Footnote: Yes, we are talking about value bits and not padding bits. I doubt that you need to set padding bits to one, however. You can see from a recent Stack Overflow question (link) that GCC was ported to the PDP-10 where the long long type has a single padding bit. On such a system, unsigned long long x = -1; may not set that padding bit to 1. However, you would only be able to discover this if you used pointer casts, which isn't usually portable anyway.
Apparently it is:
(4.7) If the destination type is unsigned, the resulting value is the least
unsigned integer congruent to the source integer (modulo 2n where n is
the number of bits used to represent the unsigned type). [Note: In a
two’s complement representation, this conversion is conceptual and
there is no change in the bit pattern (if there is no truncation).
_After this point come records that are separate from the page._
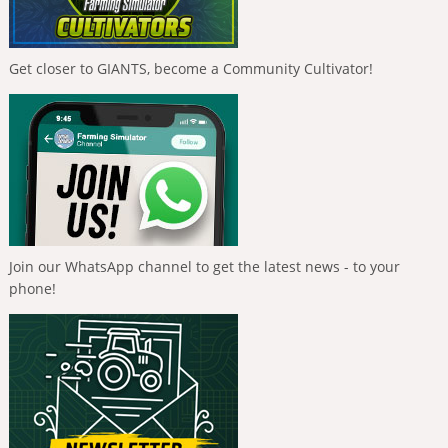
Get closer to GIANTS, become a Community Cultivator!
Join our WhatsApp channel to get the latest news - to your
phone!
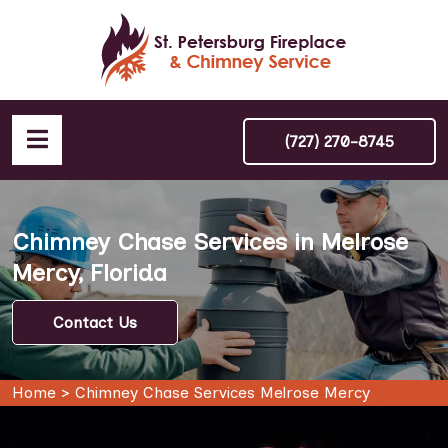
(727) 270-8745
Chimney Chase Services in Melrose
Mercy, Florida
Contact Us
Home
>
Chimney Chase Services Melrose Mercy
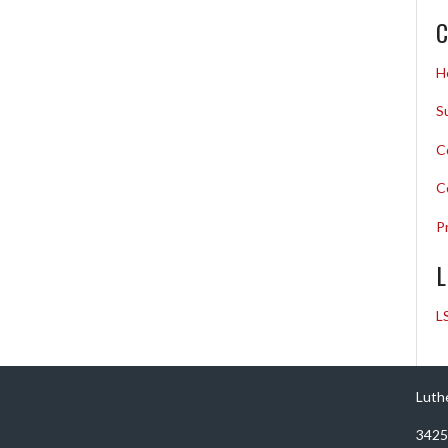
C
H
S
C
C
P
L
L
Luth
3425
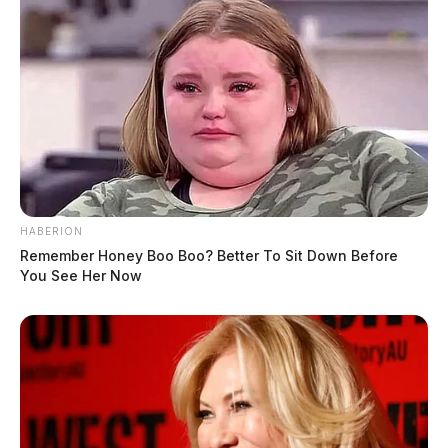
HABERION
Remember Honey Boo Boo? Better To Sit Down Before
You See Her Now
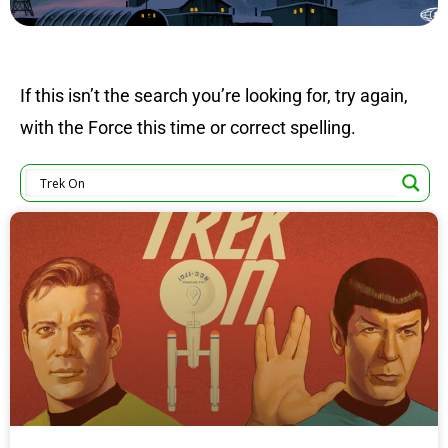
If this isn’t the search you’re looking for, try again,
with the Force this time or correct spelling.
It is guaranteed to be the largest amount possible for that type due to the properties of modulo.
C99 also allows it:
Otherwise, if the newtype is unsigned, the value is converted by repeatedly adding or subtracting one more than the maximum value that
can be represented in the newtype until the value is in the range of
the newtype. 49)
Which wold also be the largest amount possible.
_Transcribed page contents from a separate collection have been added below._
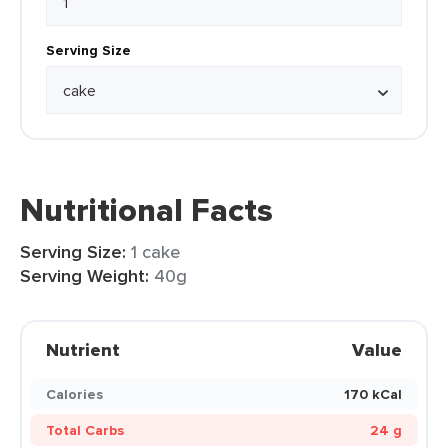
Serving Size
Nutritional Facts
Serving Size:
1 cake
Serving Weight:
40g
Nutrient
Value
Calories
170 kCal
Total Carbs
24 g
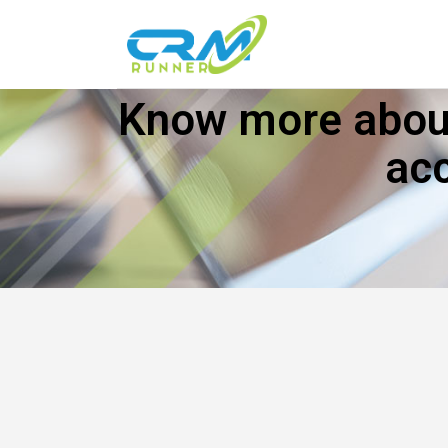
Know more about
ac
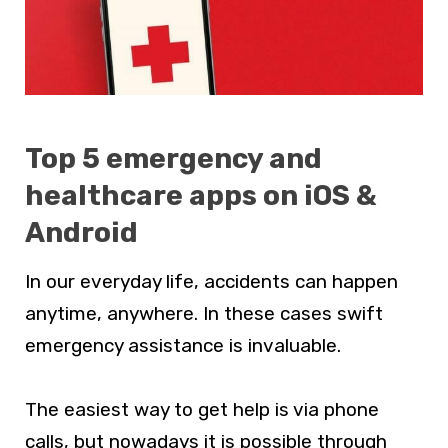
Top 5 emergency and
healthcare apps on iOS &
Android
In our everyday life, accidents can happen
anytime, anywhere. In these cases swift
emergency assistance is invaluable.
The easiest way to get help is via phone
calls, but nowadays it is possible through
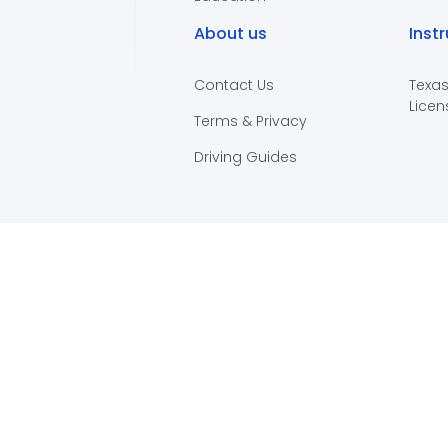
About us
Inst
Contact Us
Texas
Licen
Terms & Privacy
Driving Guides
Largest amount possible may not be all bits set. Use ~static_cast<unsigned int>(0) for that.
I was sloppy in reading the question, and made several comments that might be misleading because of that. I'll try to clear up the confusion in this answer.
The declaration
unsigned int x = -1;
is guaranteed to set x to UINT_MAX, the maximum value of type unsigned int. The expression -1 is of type int, and it's implicitly converted to unsigned int. The conversion (which is defined in terms of values, not representations) results in the maximum value of the target unsigned type.
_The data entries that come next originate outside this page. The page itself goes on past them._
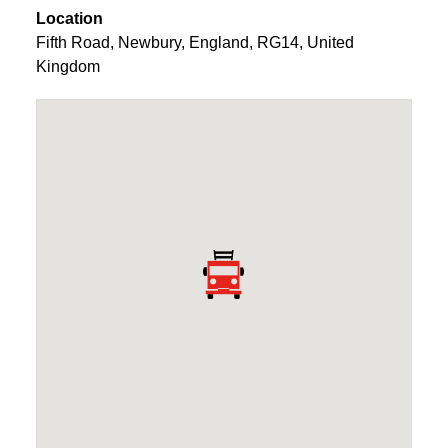
Location
Fifth Road
,
Newbury
,
England
,
RG14
,
United
Kingdom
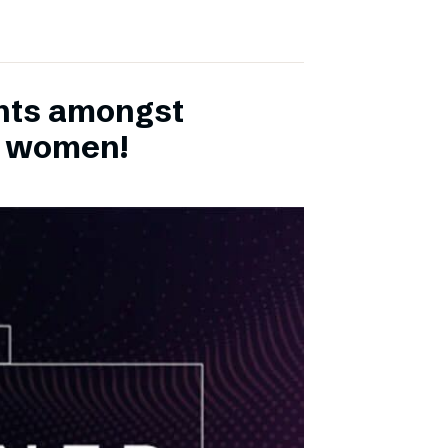
ents amongst
h women!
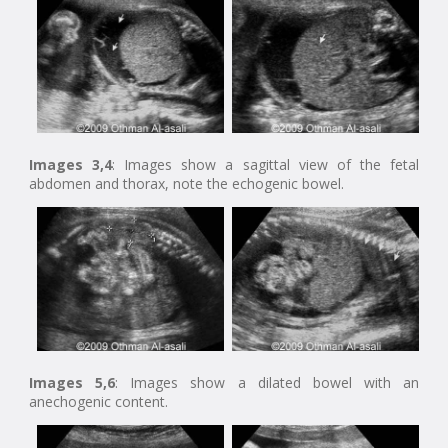
Images 3,4
: Images show a sagittal view of the fetal
abdomen and thorax, note the echogenic bowel.
Images 5,6
: Images show a dilated bowel with an
anechogenic content.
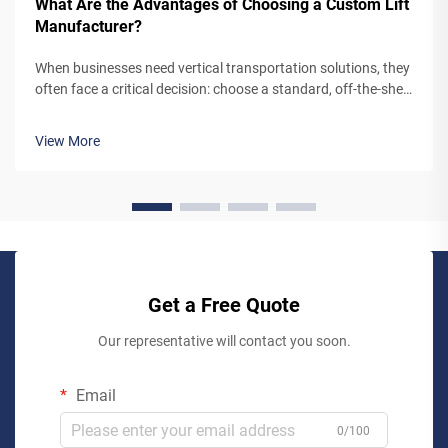
What Are the Advantages of Choosing a Custom Lift
Manufacturer?
When businesses need vertical transportation solutions, they
often face a critical decision: choose a standard, off-the-shelf
lift system or partner with a custom lift manufacturer. While
pre-engineered lifts may seem like the simpler option,
View More
working...
Get a Free Quote
Our representative will contact you soon.
Email
0/100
(It happens that the semantics of the conversion are optimized for two's-complement systems; for other schemes, the conversion might involve something more than just copying the bits.)
But the question referred to setting all bits of x. So, is UINT_MAX represented as all-bits-one?
There are several possible representations for signed integers (two's-complement is most common, but ones'-complement and sign-and-magnitude are also possible). But we're dealing with an unsigned integer type, so the way that signed integers are represented is irrelevant.
Unsigned integers are required to be represented in a pure binary format. Assuming that all the bits of the representation contribute to the value of an unsigned int object, then yes, UINT_MAX must be represented as all-bits-one.
On the other hand, integer types are allowed to have padding bits, bits that don't contribute to the representation. For example, it's legal for unsigned int to be 32 bits, but for only 24 of those bits to be value bits, so UINT_MAX would be 2*24-1 rather than 2*32-1. So in the most general case, all you can say is that
unsigned int x = -1;
sets all the value bits of x to 1.
In practice, very very few systems have padding bits in integer types. So on the vast majority of systems, unsigned int has a size of N bits, and a maximum value of 2**N-1, and the above declaration will set all the bits of x to 1.
This:
unsigned int x = ~0U;
will also set x to UINT_MAX, since bitwise complement for unsigned types is defined in terms of subtraction.
Beware!
This is implementation-defined, as how a negative integer shall be represented, whether two's complement or what, is not defined by the C++ Standard. It is up to the compiler which makes the decision, and has to document it properly.
In short, it is not portable. It may not set all bits of x.